Und trotzdem müssen wir ja irgendwie über Gott reden. Trotzdem wollen wir von ihm erzählen, wollen davon erzählen, was Gott in unserem Leben macht. Viele Menschen haben Erfahrungen mit Gott gemacht. Die werden in der Bibel gesammelt und viele Menschen versuchen aus ihrer Perspektive, zu ihrer Zeit, zu erzählen, wie sie Gott erfahren haben. Und da entstehen große Bilder. Bilder wie beispielsweise ein königlicher Herrscher, wie ein Herrscher der Herrscher, wie ein großer Krieger. Aber auch ganz zarte Bilder, wie Gott als eine Mutter, wie eine gute Henne, die auf ihre Küken aufpasst. Gott wie ein Tal, wie ein Schutz, wie ein Wall. Ganz ganz viele Bilder.

Tja jetzt natürlich die Frage: Ist Gott denn jetzt ein Herrscher der Herrscher? Ist Gott jetzt eine Henne? Ist Gott ein Tal? Nein, natürlich nicht. Das sind alles nur Bilder, die versuchen zu beschreiben, wie Menschen Erfahrungen mit Gott gemacht haben. Kleiner Tipp: Immer, wenn Sie einem Menschen begegnen, der sagt: „Ich weiß ganz genau wer Gott ist“, dann garantiere ich Ihnen, er oder sie weiß es auf jeden Fall nicht. Wir können nur in Bildern über Gott sprechen und nur in unseren persönlichen Erfahrungen, können versuchen, die alten Bilder aus der Bibel zu nehmen und von ihrer Zeit in unsere Zeit zu transportieren.
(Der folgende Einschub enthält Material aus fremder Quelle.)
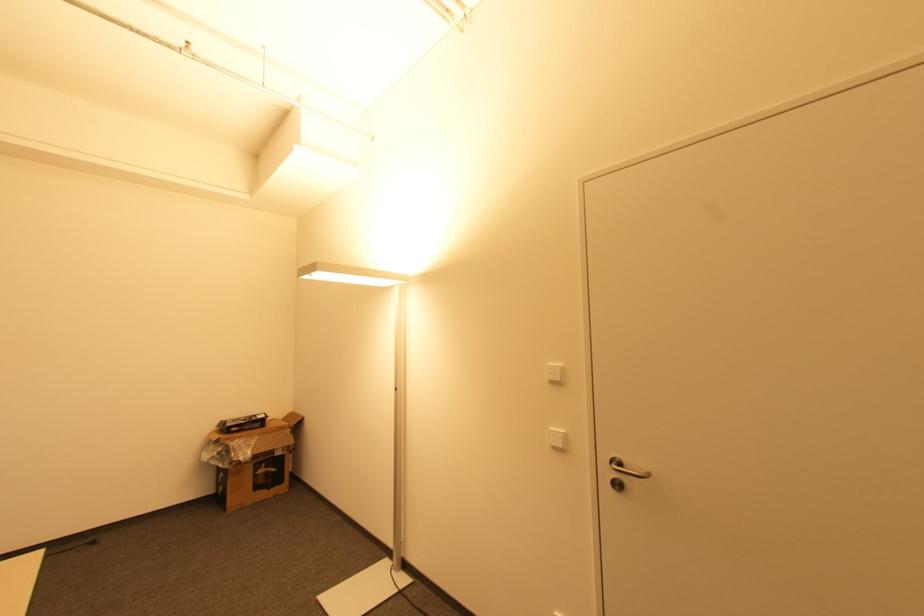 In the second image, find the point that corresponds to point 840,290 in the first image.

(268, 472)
Und da passiert etwas ganz Spannendes, denn wenn man sich die Bilder in der Bibel anschaut, von Gott, dann kommen da bestimmte Kernmerkmale immer wieder zum Vorschein. Für mich sind das drei ganz besondere. Zum einen, dass Gott die Quelle allen Lebens ist, zum zweiten, dass Gott der Ausgangspunkt aller Potenziale ist und zum dritten, dass Gott die Liebe ist.
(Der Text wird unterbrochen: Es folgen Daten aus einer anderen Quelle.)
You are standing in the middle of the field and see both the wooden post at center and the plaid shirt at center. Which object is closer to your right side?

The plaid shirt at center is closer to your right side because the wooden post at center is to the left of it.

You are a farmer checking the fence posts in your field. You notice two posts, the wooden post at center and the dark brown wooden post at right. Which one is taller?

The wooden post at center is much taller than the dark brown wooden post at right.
Und wenn das der Fall ist, dann kann ich, glaube ich, Gott in meinem Leben sichtbar machen, auch für andere Menschen. Nämlich indem ich, wenn Gott die Quelle allen Seins ist, aller Schöpfung, dass ich diese Schöpfung bewahre, dass ich auf sie aufpasse und vor allen Dingen, dass ich dieses Leben, was mir geschenkt ist, genieße. Dass ich Gott sichtbar werden lasse in dem Leben meines Lebens. Zum zweiten, wenn Gott der Ausgangspunkt allen Potenzials ist, dass ich versuche mein Potenzial, das, was Gott mir an guten Gaben mitgegeben hat, dass ich das scheinen lasse in dieser Welt, dass sich die Talente nicht unter den Scheffel stelle, mich nicht kleiner mache, als ich eigentlich bin, sondern tatsächlich die guten Dinge sehe, die Gott mir mitgegeben hat.

Und das letzte – und das find ich eigentlich das wichtigste – dass Gott die Liebe ist, das immer wieder in der Bibel auftaucht und was vielleicht ganz konzentriert in diesem einen Spruch aus dem ersten Johannesbrief drin steht: „Gott ist die Liebe und wer in der Liebe bleibt, bleibt in Gott und Gott in ihm.“ Und wenn Gott tatsächlich die Liebe ist, dann ist vielleicht die Möglichkeit, Gott sichtbar zu machen, indem wir so verschwenderisch wie möglich lieben. Indem wir etwas von dieser Liebe, die Gott uns gegeben hat, tatsächlich leben.

Wir können vielleicht nicht viel über Gott sagen, wir können auch nur über Gott in Bildern sprechen, die nur sehr bruchstückhaft sind, aber ich glaube, dass wir Gott zeigen können, durch unser Leben. Wie wir mit dieser Welt umgehen und wie wir miteinander umgehen, durch Gott.